Mount Hanover

December 15, 2016

1748m

Lions Bay / North Shore Mountains, BC

Among the taller peaks in our local North Shore Mountains, Mt. Hanover is one that doesn’t have a walk-up route to the summit. The standard scramble route goes up the south gullies on the south face and is reported to be at least 3rd class with loose rocks. When filled with snow, the same route provides an enjoyable alpine ascent (and steep ski), although most reports I’ve read aren’t done with snow. My inspiration of making a winter ascent of Mt. Hanover mostly came from a recent report on the South Coast Backcountry Touring Facebook group as two strong skiers apparently just ski’d off from the summit on the same day I did Goat Mountain. The weather and condition held nicely and I made a spontaneous decision to follow their footsteps up this beast, a mere two days after their trip.

One thing that further complicates Mt. Hanover is the approach. It seems like the Deeks Lake is the longer, but easier option while the Hat Pass (Brunswick/Hat col) offers a more direct route, although steeper and involves more elevation gain. The two skiers from that Facebook group did it via Magnesia drainage and it literally took me a good while to figure out where exactly they went. Matching their photos with Google Earth and topographic map I eventually figured they must have traversed around the east side of Brunswick Mountain on some very steep terrain but the result was a very creative line – likely the most direct way to access this peak with the least amount of elevation loss/regain. I did not know what exactly to expect on the east side of Brunswick, but with a set of pre-established skin tracks my decision was very easily made, especially considering the amount of trail-breaking required on these days..

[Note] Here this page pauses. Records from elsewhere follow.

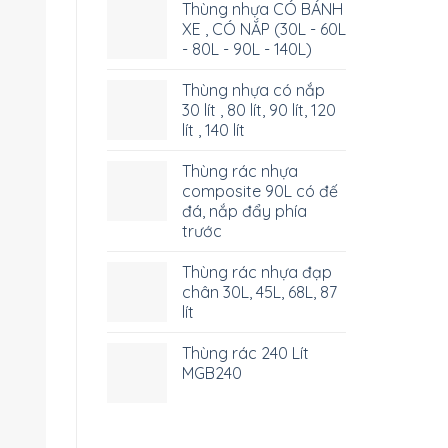
Thùng nhựa CÓ BÁNH
XE , CÓ NẮP (30L - 60L
- 80L - 90L - 140L)
Thùng nhựa có nắp
30 lít , 80 lít, 90 lít, 120
lít , 140 lít
Thùng rác nhựa
composite 90L có đế
đá, nắp đẩy phía
trước
Thùng rác nhựa đạp
chân 30L, 45L, 68L, 87
lít
Thùng rác 240 Lít
MGB240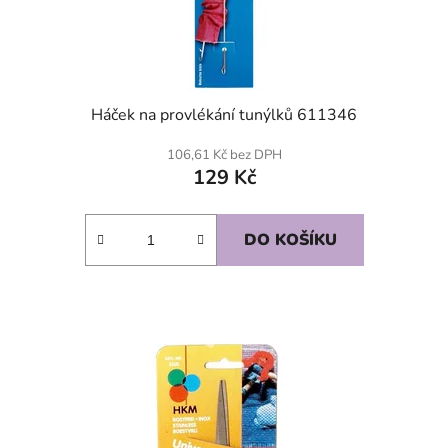
Háček na provlékání tunýlků 611346
106,61 Kč bez DPH
129 Kč
DO KOŠÍKU
SKLADEM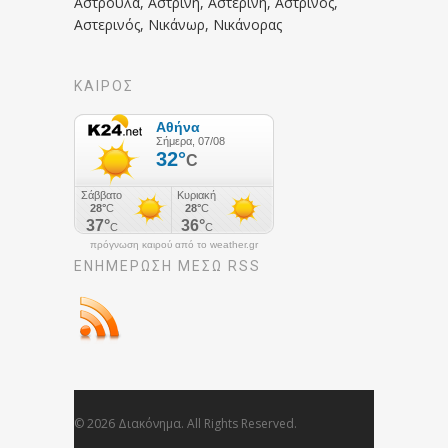
Αστρούλα, Αστρινή, Αστερινή, Αστρινός,
Αστερινός, Νικάνωρ, Νικάνορας
ΚΑΙΡΟΣ
πρόγνωση καιρού από το weather.gr
ΕΝΗΜΈΡΩΣΉ ΜΕΣΩ RSS
© 2026 Διακόνημα. All Rights Reserved.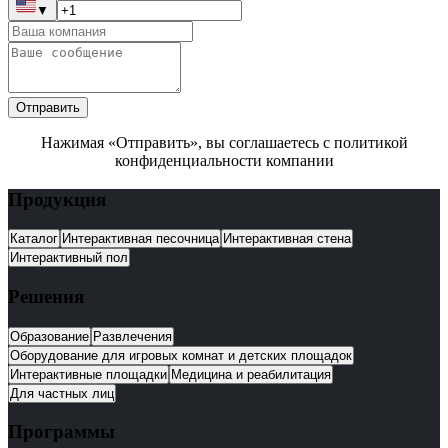
▼
Отправить
Нажимая «Отправить», вы соглашаетесь с политикой
конфиденциальности компании
Продукция
Каталог
Интерактивная песочница
Интерактивная стена
Интерактивный пол
Решения
Образование
Развлечения
Оборудование для игровых комнат и детских площадок
Интерактивные площадки
Медицина и реабилитация
Для частных лиц
Программы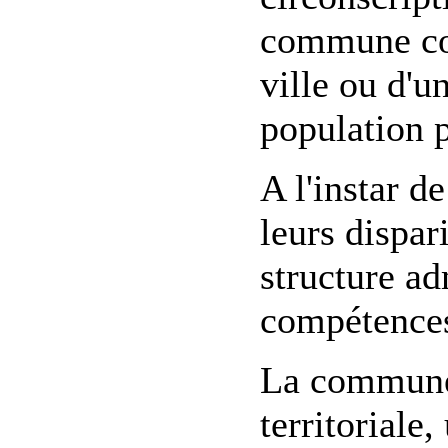
commune cor
ville ou d'un
population 
A l'instar 
leurs dispa
structure ad
compétences
La commune 
territoriale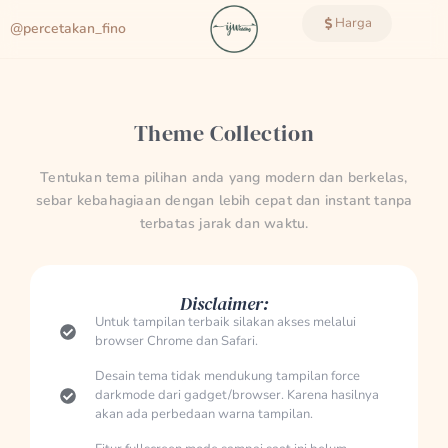
Harga
@percetakan_fino
Theme Collection
Tentukan tema pilihan anda yang modern dan berkelas,
sebar kebahagiaan dengan lebih cepat dan instant tanpa
terbatas jarak dan waktu.
Disclaimer:
Untuk tampilan terbaik silakan akses melalui
browser Chrome dan Safari.
Desain tema tidak mendukung tampilan force
darkmode dari gadget/browser. Karena hasilnya
akan ada perbedaan warna tampilan.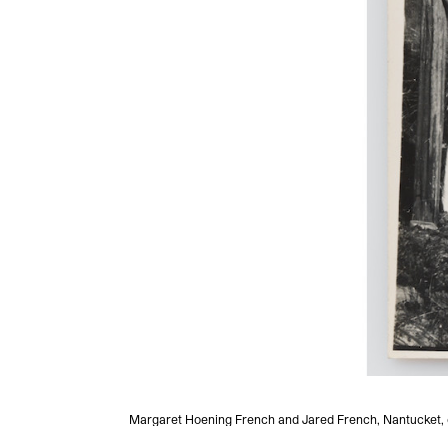
Margaret Hoening French and Jared French, Nantucket, c. 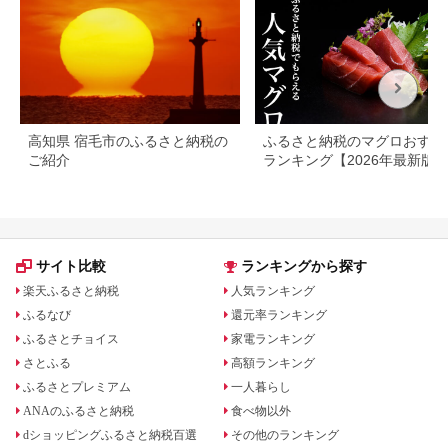
高知県 宿毛市のふるさと納税の
ふるさと納税のマグロおすす
ご紹介
ランキング【2026年最新版
サイト比較
ランキングから探す
楽天ふるさと納税
人気ランキング
ふるなび
還元率ランキング
ふるさとチョイス
家電ランキング
さとふる
高額ランキング
ふるさとプレミアム
一人暮らし
ANAのふるさと納税
食べ物以外
dショッピングふるさと納税百選
その他のランキング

Ascent route for Magnesia Peak and Mt. Hanover via Magnesia Meadows

Ascent route for Magnesia Peak and Mt. Hanover via Magnesia Meadows. GPX DL

My alarm went off at 2:50 am and after some quick breakfast I left home. As usual it’s a cruise sailing at this time of a day driving through Vancouver and by 4:30 am I had made to the parking lot at Lions Bay. To my great surprise the lot was full already and I had to park on the side of the street about 100 m down the road. That’s alright but I still can’t believe how busy it got on a Thursday especially given the recent frigid temperature. Head-lamp on and upwards I went the snow became continuous in no time, and another 10 minutes later I strapped the snowshoes on. From there on it’s a simple game of plodding, passing the Brunswick’s turn off (untracked) to the Magnesia Creek spur road. The major set of skin tracks continued up the road towards Mt. Harvey while the spur road only got travelled by those two skiers. That’s a good news as otherwise I’d have to deal with too many distracting tracks.

Once onto the Magnesia Creek spur road I started to sink a bit on top of their skin tracks but overall the trail-breaking effort was minimal. The road was also in a reasonable shape with not-too-many slide alders and that helped a lot on my progress. In less than 2 km the road crossed a large avalanche gully, and shortly after that it ended on a boulder field directly beneath the Mt. Harvey’s North Ramp. The Ramp was looking exciting under the bright moon light but it wasn’t my objective on this day. The section right after the boulder field was the worst with one tricky creek crossing and some moderate bushwhacking, but fairly short lived. After that I followed the skin tracks ascending steeply up the left (north) side of the drainage slowly into the upper draw. The process was tedious but with a good attitude the next thing I was watching an incredible alpenglow panorama from Magnesia Meadows.

Mt. Harvey at dawn

Mt. Harvey at dawn

Alpenglow on the south face of Brunswick Mountain

Alpenglow on the south face of Brunswick Mountain

Alpenglow on Mt. Elphinstone just across the Howe Sound

Alpenglow on Mt. Elphinstone just across the Howe Sound

The set of skin tracks led me to the south side of the unofficially named “Magnesia Peak” and just as I wondered why their descent tracks disappeared I checked my GPS and realized this mistake. No big problem as now I just had to traverse up and over “Magnesia Peak”. The skiers didn’t bother with this little summit but as a peak-bagger there’s no way I could leave it behind since I was that close. The morning was gorgeous especially looking back towards the Lions and I was very glad to have done this side detour. Now dropping steeply down to Magnesia/Brunswick col the next thing I had to face the unknown – the east side of Brunswick Mountain.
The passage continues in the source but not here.